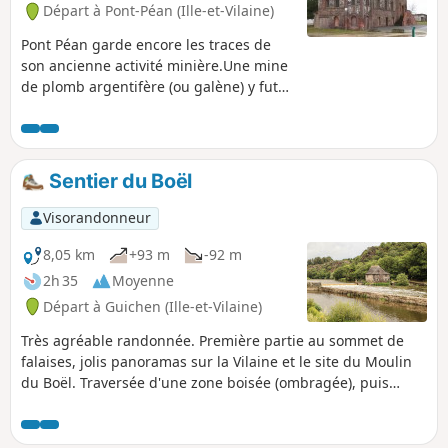
Départ à Pont-Péan (Ille-et-Vilaine)
Pont Péan garde encore les traces de
son ancienne activité minière.Une mine
de plomb argentifère (ou galène) y fut
exploitée de 1730 à 1797 et de 1844 à
1904.Ce circuit permet de voir quelques
vestiges de cette activité et de faire le
tour du bourg près du Ruisseau de Tellé
Sentier du Boël
en lisière de l'urbain et du rural.
Visorandonneur
8,05 km
+93 m
-92 m
2h 35
Moyenne
Départ à Guichen (Ille-et-Vilaine)
Très agréable randonnée. Première partie au sommet de
falaises, jolis panoramas sur la Vilaine et le site du Moulin
du Boël. Traversée d'une zone boisée (ombragée), puis
retour par le halage. Pour éviter, dans la mesure du
possible, le passage le long de la clôture du site militaire
(Le Celar), ce nouveau descriptif utilise une partie du GR®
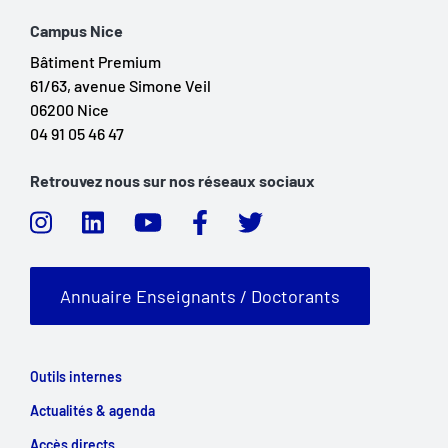
Campus Nice
Bâtiment Premium
61/63, avenue Simone Veil
06200 Nice
04 91 05 46 47
Retrouvez nous sur nos réseaux sociaux
Annuaire Enseignants / Doctorants
Outils internes
Actualités & agenda
Accès directs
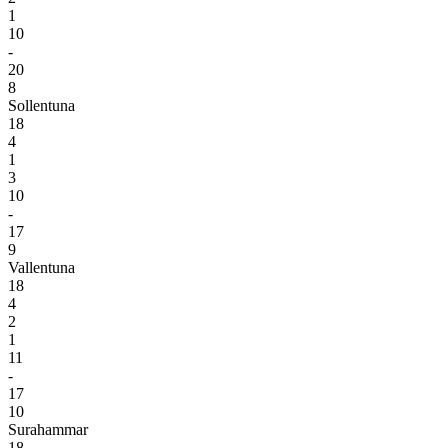
1
10
-
20
8
Sollentuna
18
4
1
3
10
-
17
9
Vallentuna
18
4
2
1
11
-
17
10
Surahammar
18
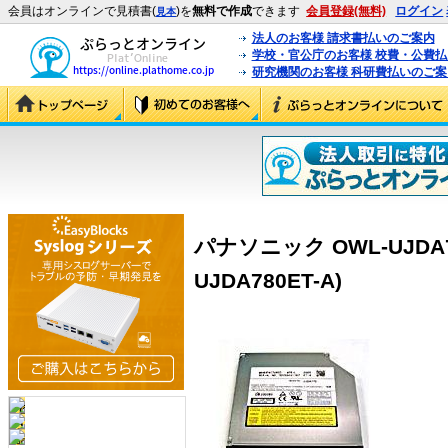
会員はオンラインで見積書(
)を
無料で作成
できます
会員登録(無料)
ログイン
見本
法人のお客様 請求書払いのご案内
学校・官公庁のお客様 校費・公費
研究機関のお客様 科研費払いのご案
パナソニック OWL-UJDA78
UJDA780ET-A)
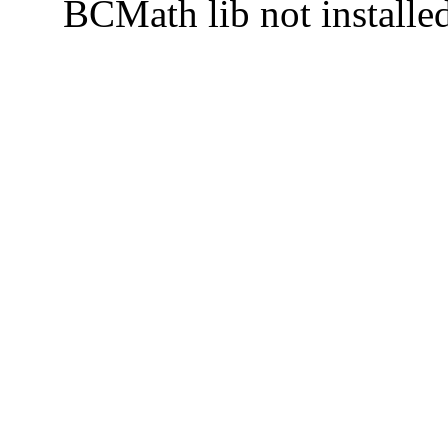
BCMath lib not installe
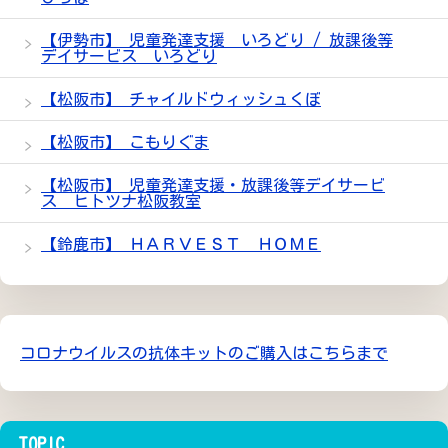
【伊勢市】 児童発達支援 いろどり / 放課後等
デイサービス いろどり
【松阪市】 チャイルドウィッシュくぼ
【松阪市】 こもりぐま
【松阪市】 児童発達支援・放課後等デイサービ
ス ヒトツナ松阪教室
【鈴鹿市】 ＨＡＲＶＥＳＴ ＨＯＭＥ
コロナウイルスの抗体キットのご購入はこちらまで
TOPIC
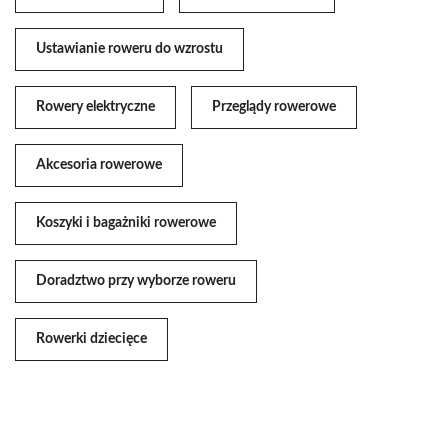
Ustawianie roweru do wzrostu
Rowery elektryczne
Przeglądy rowerowe
Akcesoria rowerowe
Koszyki i bagażniki rowerowe
Doradztwo przy wyborze roweru
Rowerki dziecięce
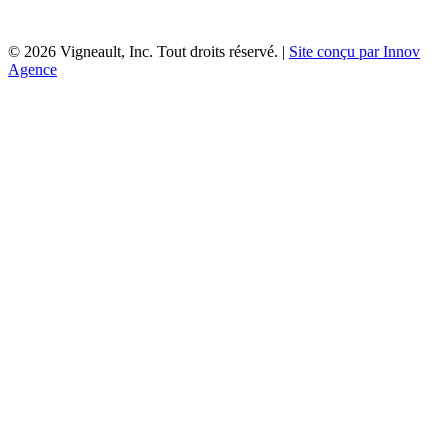
©
2026
Vigneault, Inc. Tout droits réservé. |
Site conçu par Innov
Agence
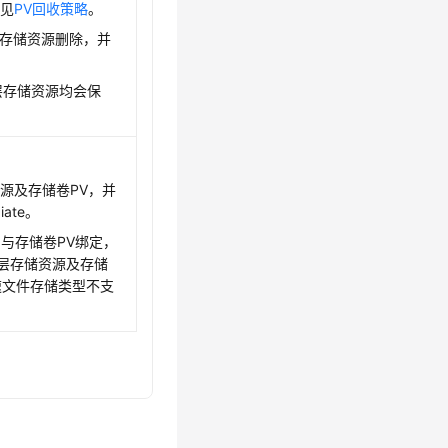
参见
PV回收策略
。
层存储资源删除，并
层存储资源均会保
源及存储卷PV，并
ate。
即与存储卷PV绑定，
底层存储资源及存储
速文件存储类型不支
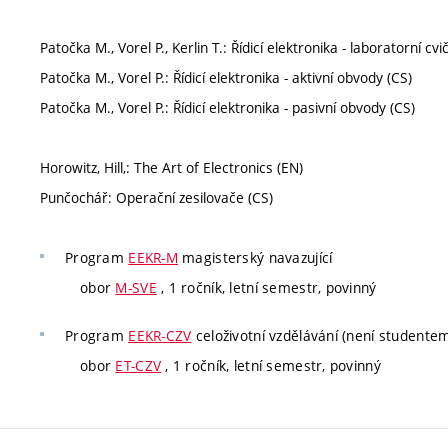
Patočka M., Vorel P., Kerlin T.: Řídicí elektronika - laboratorní cvi
Patočka M., Vorel P.: Řídicí elektronika - aktivní obvody (CS)
Patočka M., Vorel P.: Řídicí elektronika - pasivní obvody (CS)
Horowitz, Hill,: The Art of Electronics (EN)
Punčochář: Operační zesilovače (CS)
Program
EEKR-M
magisterský navazující
obor
M-SVE
, 1 ročník, letní semestr, povinný
Program
EEKR-CZV
celoživotní vzdělávání (není studente
obor
ET-CZV
, 1 ročník, letní semestr, povinný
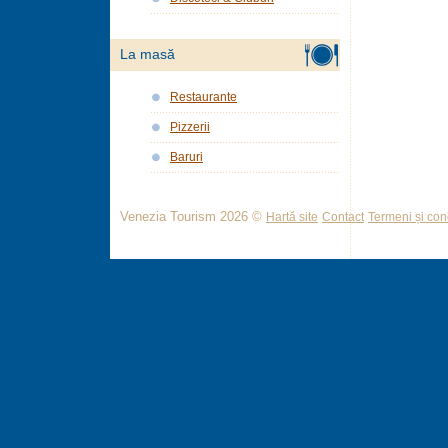
La masă
Restaurante
Pizzerii
Baruri
Venezia Tourism 2026 ©
Hartă site
Contact
Termeni și cond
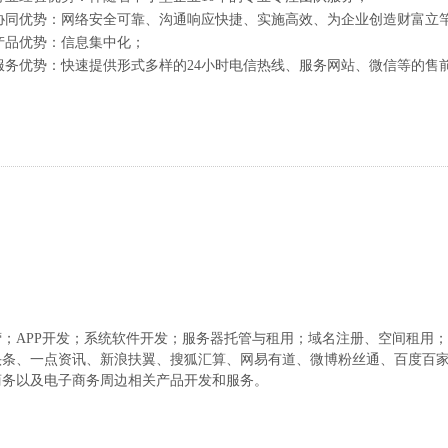
协同优势：网络安全可靠、沟通响应快捷、实施高效、为企业创造财富立
产品优势：信息集中化；
服务优势：快速提供形式多样的24小时电信热线、服务网站、微信等的售
营；
APP
开发；系统软件开发；服务器托管与租用；域名注册、空间租用；
头条、一点资讯、新浪扶翼、搜狐汇算、网易有道、微博粉丝通、百度百
商务以及电子商务周边相关产品开发和服务。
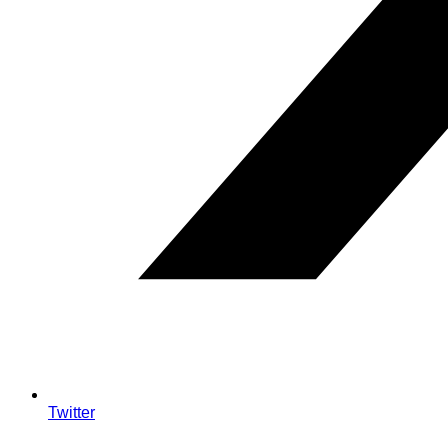
Twitter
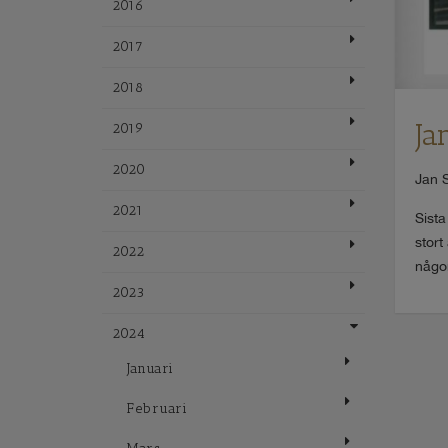
2016
2017
2018
Ja
2019
2020
Jan S
2021
Sista
stort
2022
någon
2023
2024
Januari
Februari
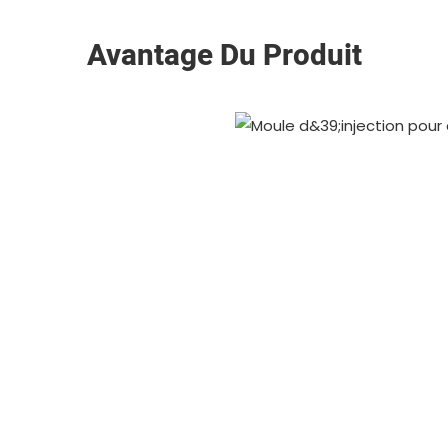
Avantage Du Produit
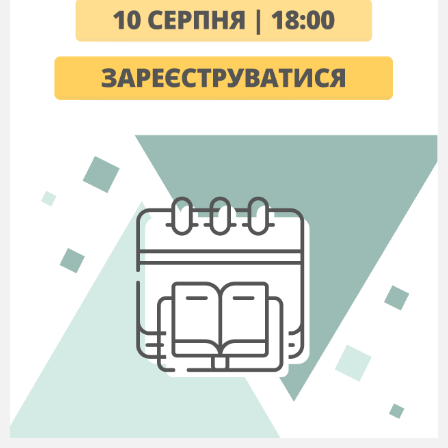
2016 рік
Мета:
ознайомитись із рушником як оберегом
українського народу, із звичаями і обрядами
повязаними з рушником, значенням символів
на рушниках, розвивати інтерес до історії
вишивки, виховувати повагу до праці
майстринь
Обладнання:
елементи української хати,
вишиті рушники, виставка робіт майстринь,
коровай на рушникові, вислови про рушники,
записи пісень
Література:
Збірник українських пісень,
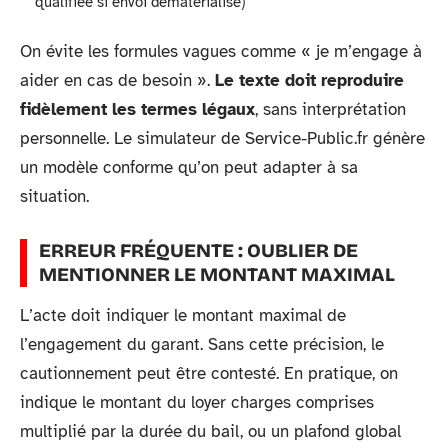
qualifiée si envoi dématérialisé)
On évite les formules vagues comme « je m’engage à
aider en cas de besoin ».
Le texte doit reproduire
fidèlement les termes légaux
, sans interprétation
personnelle. Le simulateur de Service-Public.fr génère
un modèle conforme qu’on peut adapter à sa
situation.
ERREUR FRÉQUENTE : OUBLIER DE
MENTIONNER LE MONTANT MAXIMAL
L’acte doit indiquer le montant maximal de
l’engagement du garant. Sans cette précision, le
cautionnement peut être contesté. En pratique, on
indique le montant du loyer charges comprises
multiplié par la durée du bail, ou un plafond global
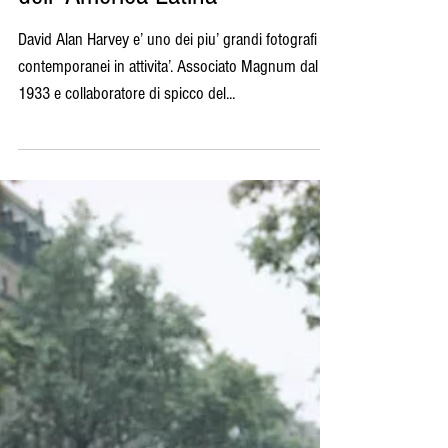
David Alan Harvey e la magia
dell' America Latina
David Alan Harvey e’ uno dei piu’ grandi fotografi
contemporanei in attivita’. Associato Magnum dal
1933 e collaboratore di spicco del...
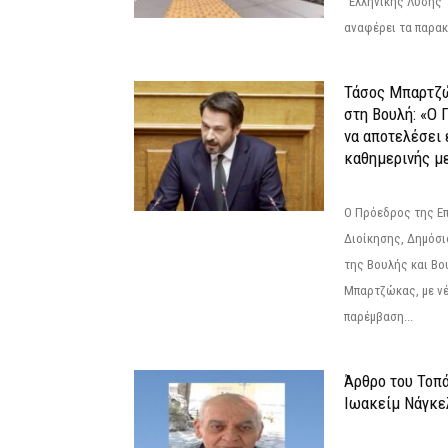
"Ελληνικής Λύσης"
αναφέρει τα παρακά
Τάσος Μπαρτζ
στη Βουλή: «Ο 
να αποτελέσει 
καθημερινής με
Ο Πρόεδρος της Ε
Διοίκησης, Δημόσι
της Βουλής και Βο
Μπαρτζώκας, με νέ
παρέμβαση...
Άρθρο του Τοπ
Ιωακείμ Νάγκε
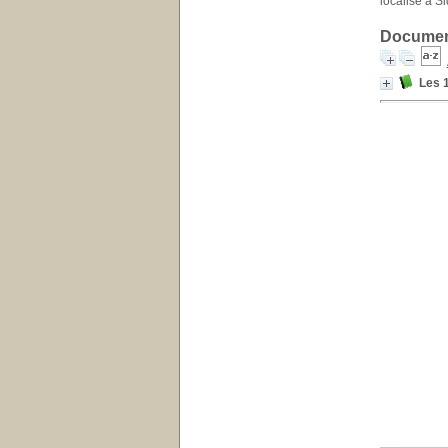
localisé à Si
Document
Les 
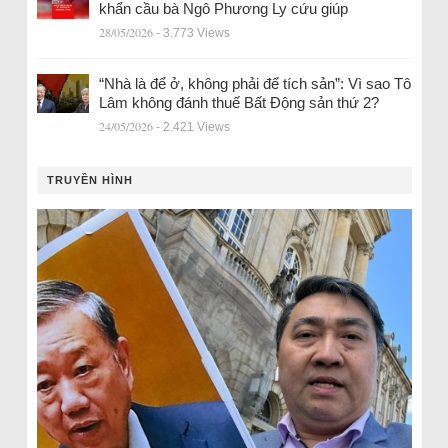
khẩn cầu bà Ngô Phương Ly cứu giúp
28/05/2026
- 3.773 Views
“Nhà là để ở, không phải để tích sản”: Vì sao Tô
Lâm không đánh thuế Bất Động sản thứ 2?
24/05/2026
- 2.421 Views
TRUYỀN HÌNH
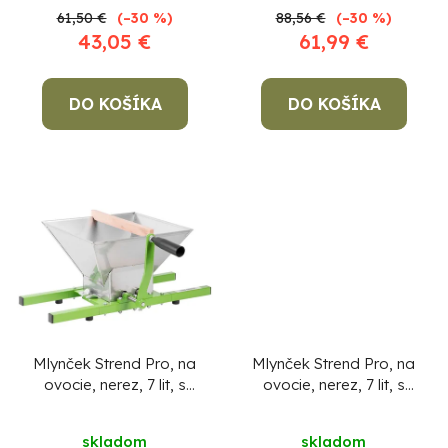
v
k
61,50 €
(–30 %)
88,56 €
(–30 %)
43,05 €
61,99 €
t
o
DO KOŠÍKA
DO KOŠÍKA
v
Po
po
91
99
(P
07
17
Mlynček Strend Pro, na
Mlynček Strend Pro, na
ovocie, nerez, 7 lit, s
ovocie, nerez, 7 lit, s
kovovými zubami
kovovými zubami,
kovový stojan
skladom
skladom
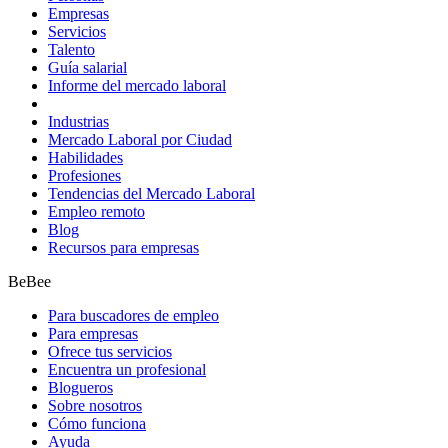
Empresas
Servicios
Talento
Guía salarial
Informe del mercado laboral
Industrias
Mercado Laboral por Ciudad
Habilidades
Profesiones
Tendencias del Mercado Laboral
Empleo remoto
Blog
Recursos para empresas
BeBee
Para buscadores de empleo
Para empresas
Ofrece tus servicios
Encuentra un profesional
Blogueros
Sobre nosotros
Cómo funciona
Ayuda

################

Once you have identified the lines above that contain "Pont", copy each of them.

Départ à Pont-Péan (Ille-et-Vilaine)
Pont Péan garde encore les traces de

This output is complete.